Problem to solve: When a line of the entries contains the word "come", report that line.
[Opening Material to process section]
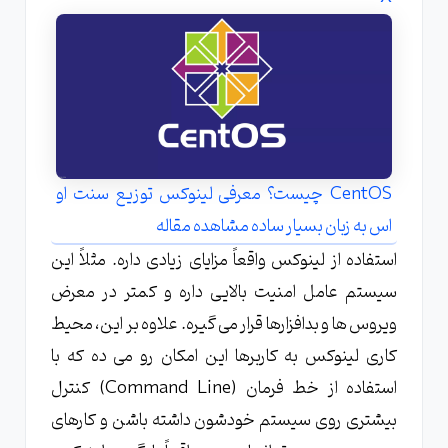
CentOS چیست؟ معرفی لینوکس توزیع سنت او
اس به زبان بسیار ساده مشاهده مقاله
استفاده از لینوکس واقعاً مزایای زیادی داره. مثلاً این
سیستم عامل امنیت بالایی داره و کمتر در معرض
ویروس ها و بدافزارها قرار می گیره. علاوه بر این، محیط
کاری لینوکس به کاربرها این امکان رو می ده که با
استفاده از خط فرمان (Command Line) کنترل
بیشتری روی سیستم خودشون داشته باشن و کارهای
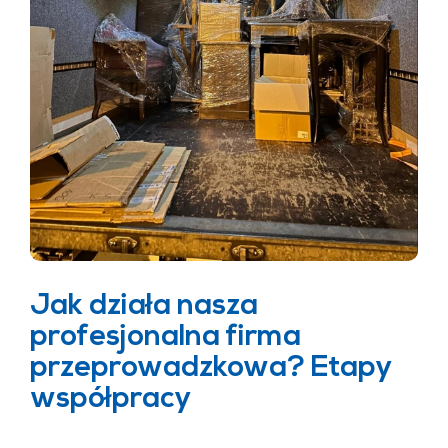
Jak działa nasza
profesjonalna firma
przeprowadzkowa? Etapy
współpracy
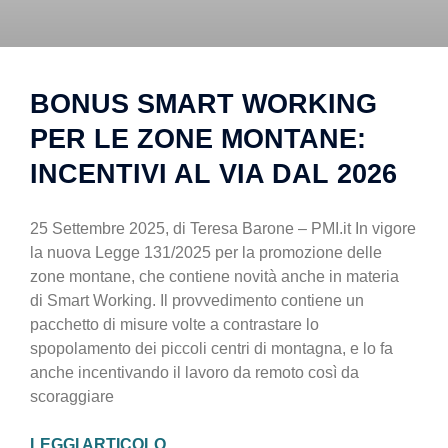
BONUS SMART WORKING
PER LE ZONE MONTANE:
INCENTIVI AL VIA DAL 2026
25 Settembre 2025, di Teresa Barone – PMI.it In vigore
la nuova Legge 131/2025 per la promozione delle
zone montane, che contiene novità anche in materia
di Smart Working. Il provvedimento contiene un
pacchetto di misure volte a contrastare lo
spopolamento dei piccoli centri di montagna, e lo fa
anche incentivando il lavoro da remoto così da
scoraggiare
LEGGI ARTICOLO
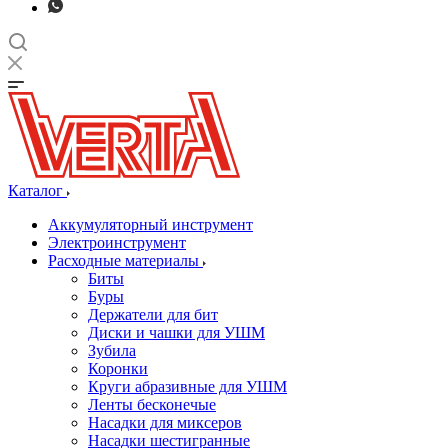
Каталог
Аккумуляторный инструмент
Электроинструмент
Расходные материалы
Биты
Буры
Держатели для бит
Диски и чашки для УШМ
Зубила
Коронки
Круги абразивные для УШМ
Ленты бесконечые
Насадки для миксеров
Насадки шестигранные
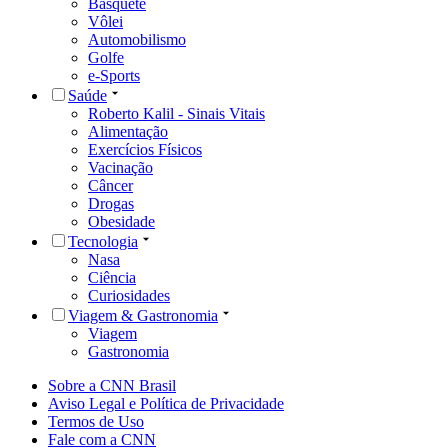
Basquete
Vôlei
Automobilismo
Golfe
e-Sports
Saúde
Roberto Kalil - Sinais Vitais
Alimentação
Exercícios Físicos
Vacinação
Câncer
Drogas
Obesidade
Tecnologia
Nasa
Ciência
Curiosidades
Viagem & Gastronomia
Viagem
Gastronomia
Sobre a CNN Brasil
Aviso Legal e Política de Privacidade
Termos de Uso
Fale com a CNN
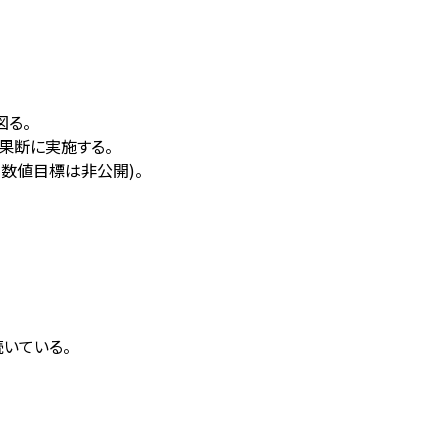
図る。
を果断に実施する。
数値目標は非公開)。
続いている。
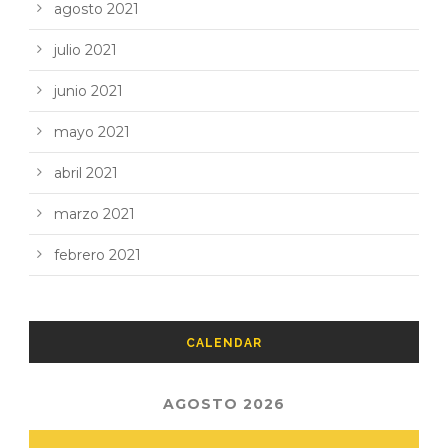
agosto 2021
julio 2021
junio 2021
mayo 2021
abril 2021
marzo 2021
febrero 2021
CALENDAR
AGOSTO 2026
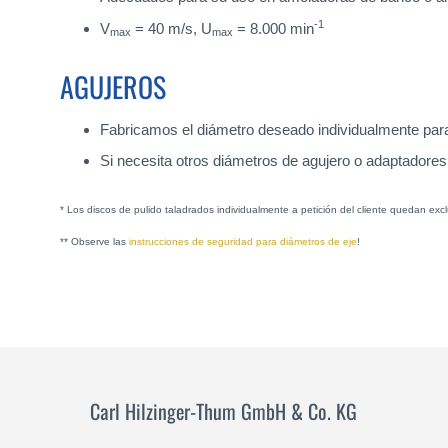
-1
V
= 40 m/s, U
= 8.000 min
max
max
AGUJEROS
Fabricamos el diámetro deseado individualmente para 
Si necesita otros diámetros de agujero o adaptadores
* Los discos de pulido taladrados individualmente a petición del cliente quedan e
** Observe las
instrucciones de seguridad para diámetros de eje
!
Carl Hilzinger-Thum GmbH & Co. KG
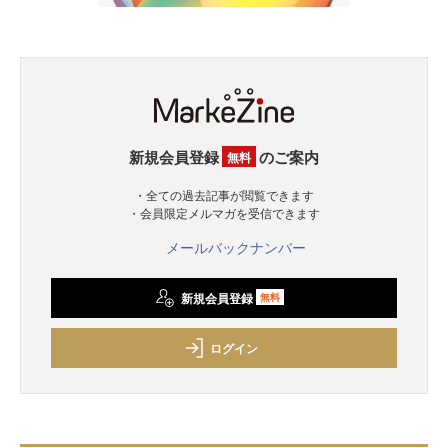
新規会員登録
のご案内
無料
・全ての過去記事が閲覧できます
・会員限定メルマガを受信できます
メールバックナンバー
新規会員登録
無料
ログイン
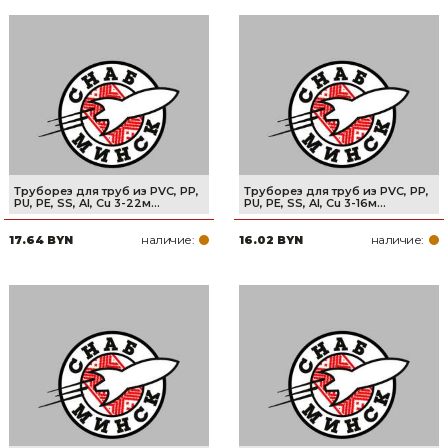
Труборез для труб из PVC, PP,
Труборез для труб из PVC, PP,
PU, PE, SS, Al, Cu 3-22м...
PU, PE, SS, Al, Cu 3-16м...
наличие:
наличие:
17.64 BYN
16.02 BYN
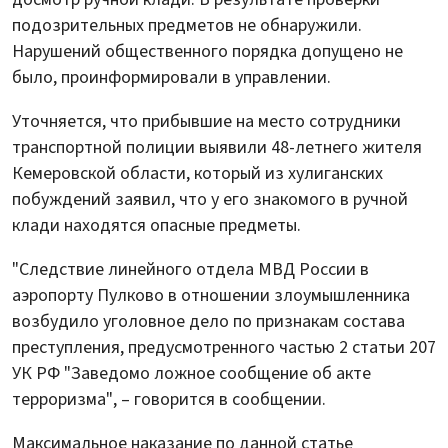
подозрительных предметов не обнаружили.
Нарушений общественного порядка допущено не
было, проинформировали в управлении.
Уточняется, что прибывшие на место сотрудники
транспортной полиции выявили 48-летнего жителя
Кемеровской области, который из хулиганских
побуждений заявил, что у его знакомого в ручной
клади находятся опасные предметы.
"Следствие линейного отдела МВД России в
аэропорту Пулково в отношении злоумышленника
возбудило уголовное дело по признакам состава
преступления, предусмотренного частью 2 статьи 207
УК РФ "Заведомо ложное сообщение об акте
терроризма", – говорится в сообщении.
Максимальное наказание по данной статье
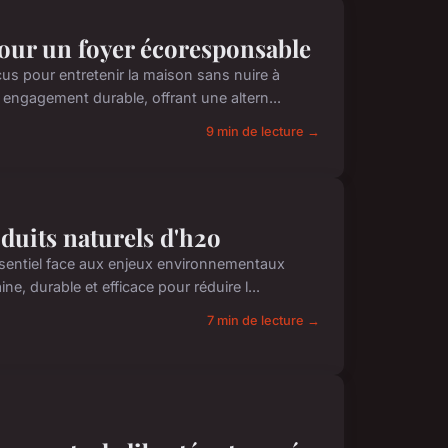
pour un foyer écoresponsable
s pour entretenir la maison sans nuire à
 engagement durable, offrant une altern...
9 min de lecture →
oduits naturels d'h2o
sentiel face aux enjeux environnementaux
ne, durable et efficace pour réduire l...
7 min de lecture →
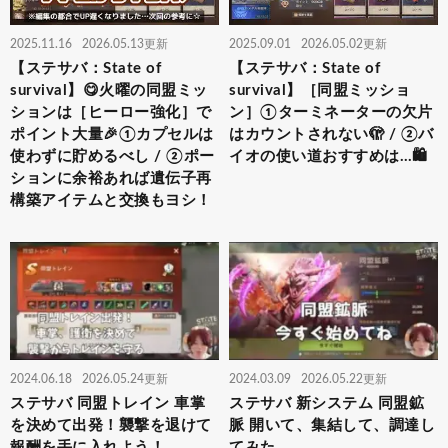
2025.11.16
2026.05.13更新
2025.09.01
2026.05.02更新
【ステサバ：State of
【ステサバ：State of
survival】😋火曜の同盟ミッ
survival】［同盟ミッショ
ションは［ヒーロー強化］で
ン］①ターミネーターの欠片
ポイント大量🎉①カプセルは
はカウントされない🫣 / ②バ
使わずに貯めるべし / ②ポー
イオの使い道おすすめは…🛍️
ションに余裕あれば遺伝子再
構築アイテムと交換もヨシ！
2024.06.18
2026.05.24更新
2024.03.09
2026.05.22更新
ステサバ 同盟トレイン 車掌
ステサバ 新システム 同盟鉱
を決めて出発！襲撃を退けて
脈 開いて、集結して、調達し
報酬を手に入れよう！
てみた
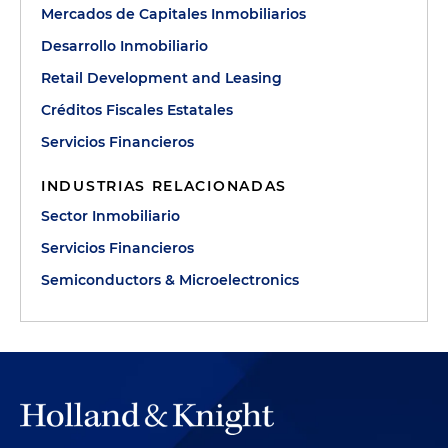
Mercados de Capitales Inmobiliarios
Desarrollo Inmobiliario
Retail Development and Leasing
Créditos Fiscales Estatales
Servicios Financieros
INDUSTRIAS RELACIONADAS
Sector Inmobiliario
Servicios Financieros
Semiconductors & Microelectronics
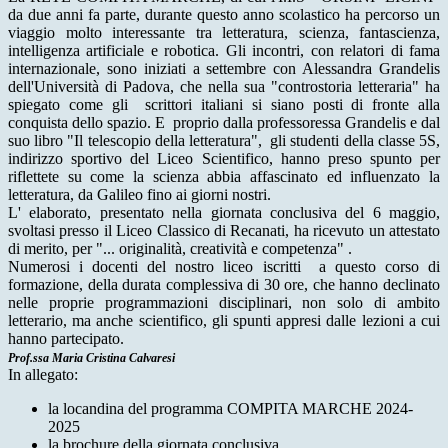
da due anni fa parte, durante questo anno scolastico ha percorso un
viaggio molto interessante tra letteratura, scienza, fantascienza,
intelligenza artificiale e robotica. Gli incontri, con relatori di fama
internazionale, sono iniziati a settembre con Alessandra Grandelis
dell'Università di Padova, che nella sua "controstoria letteraria" ha
spiegato come gli scrittori italiani si siano posti di fronte alla
conquista dello spazio. E proprio dalla professoressa Grandelis e dal
suo libro "Il telescopio della letteratura", gli studenti della classe 5S,
indirizzo sportivo del Liceo Scientifico, hanno preso spunto per
riflettete su come la scienza abbia affascinato ed influenzato la
letteratura, da Galileo fino ai giorni nostri.
L' elaborato, presentato nella giornata conclusiva del 6 maggio,
svoltasi presso il Liceo Classico di Recanati, ha ricevuto un attestato
di merito, per "... originalità, creatività e competenza" .
Numerosi i docenti del nostro liceo iscritti a questo corso di
formazione, della durata complessiva di 30 ore, che hanno declinato
nelle proprie programmazioni disciplinari, non solo di ambito
letterario, ma anche scientifico, gli spunti appresi dalle lezioni a cui
hanno partecipato.
Prof.ssa Maria Cristina Calvaresi
In allegato:
la locandina del programma COMPITA MARCHE 2024-
2025
la brochure della giornata conclusiva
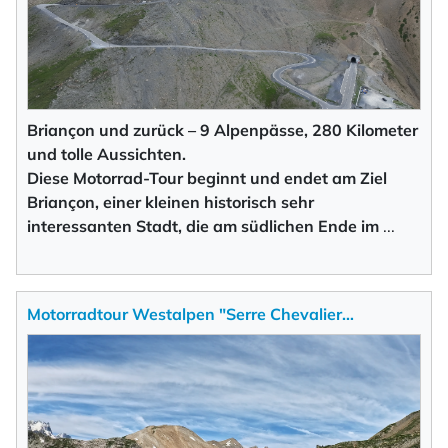
Briançon und zurück – 9 Alpenpässe, 280 Kilometer
und tolle Aussichten.
Diese Motorrad-Tour beginnt und endet am Ziel
Briançon, einer kleinen historisch sehr
interessanten Stadt, die am südlichen Ende im
...
Motorradtour Westalpen "Serre Chevalier…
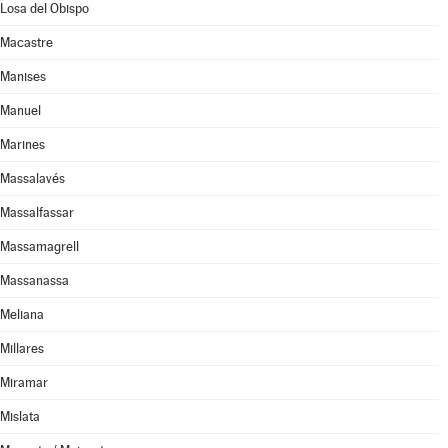
Losa del Obispo
Macastre
Manises
Manuel
Marines
Massalavés
Massalfassar
Massamagrell
Massanassa
Meliana
Millares
Miramar
Mislata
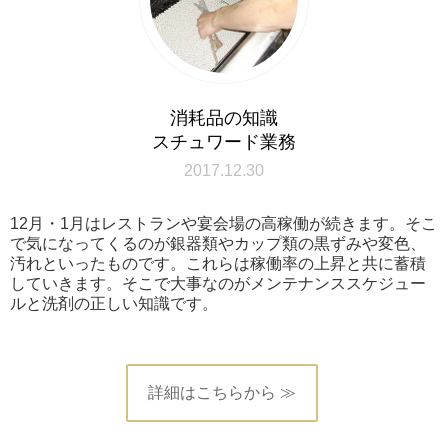
消耗品の知識
スチュワード業務
2017.12.30
12月・1月はレストランや宴会場の高稼働が続きます。そこ
で気になってくるのが銀器類やカップ類の黒ずみや変色、
汚れといったものです。これらは稼働率の上昇と共に蓄積
していきます。そこで大事なのがメンテナンススケジュー
ルと洗剤の正しい知識です。
詳細はこちらから ≫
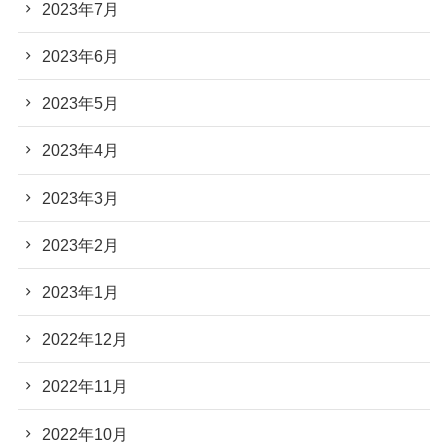
2023年7月
2023年6月
2023年5月
2023年4月
2023年3月
2023年2月
2023年1月
2022年12月
2022年11月
2022年10月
[Closing Material to process section]
Task output:
spiegato come gli scrittori italiani si siano posti di fronte alla
riflettete su come la scienza abbia affascinato ed influenzato la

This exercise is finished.